Na primeira parte deste artigo, apresentam-se o “mundo da rua” e seus diversos protagonistas. Na segunda parte, mostra-se como a estrutura e o funcionamento da instituição escolar colaboram, muitas vezes,Page 69para agravar a exclusão social desses adolescentes. Nas considerações finais, firma-se a necessidade de alterar esses mecanismos escolares que contribuem para a exclusão das crianças e dos adolescentes, como forma de garantir seu direito à educação.

O “mundo da rua”

Dizer que a rua é: “qualquer logradouro público ou outro lugar que não seja casa de residência, local de trabalho etc.” (FERREIRA, 1988, p.1261) basta para identificá-la, quando isso se refere à maioria das pessoas que a têm como espaço para compras e lazer, dentre outras coisas. Entretanto, para pessoas que não têm casa para morar ou vivem do trabalho informal e fazem da rua um espaço de trabalho e moradia, o significado explicitado acima não reflete o que ela representa em seu fazer cotidiano. Para seus moradores, a rua é o espaço que lhes cabe, nela, inventam e reinventam formas de sobreviver, construindo assim outros significados e outro modo de ver o mundo. Dessa forma, sobreviver na rua implica construir regras e conceitos diferentes dos estabelecidos e aceitos normalmente na sociedade. Construir outra forma de ver o mundo implica se relacionar de outra maneira com as coisas, com o espaço, com o tempo. Assim, a rua, apesar de ser constitutiva da cidade, constitui um mundo à parte, “com um jeito próprio de viver e ser” (GUSMÃO e MARQUES, 1996, p.03).
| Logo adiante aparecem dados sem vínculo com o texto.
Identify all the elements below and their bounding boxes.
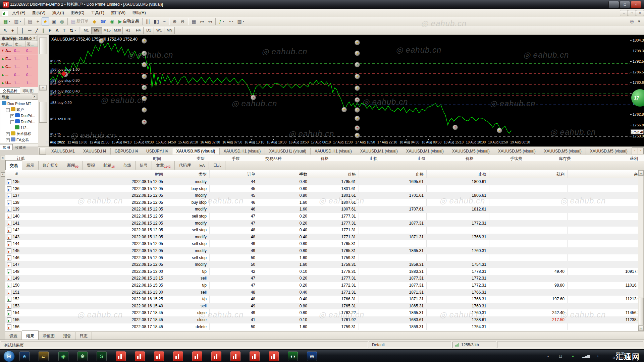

Para quem mora na rua, o espaço que para a maioria é considerado público adquire sentido privado: a casa de alguns, figurativamente, a casa retratada na música A casa de Vinícius de Moraes: “Era uma casa muito engraçada, não tinha teto, não tinha nada [...]”. Do ponto de vista de Da Matta (1991, p.61), “a rua pode ter locais ocupados permanentemente por categorias sociais que ali ‘vivem’ como ‘se estivessem em casa’”. Assim, o público e o privado entrecruzam-se, misturam-se, e desses espaços apropriam-se momentaneamente. Como é o caso dos sujeitos que moram na rua e nela tomam banho no chafariz, namoram (incluindo aqui atos sexuais), entre outras coisas, fazendo assim, desse espaço que é público – a rua -, um espaço privado, na medida em que têm ações que geralmente são permitidas somente em lugares reservados .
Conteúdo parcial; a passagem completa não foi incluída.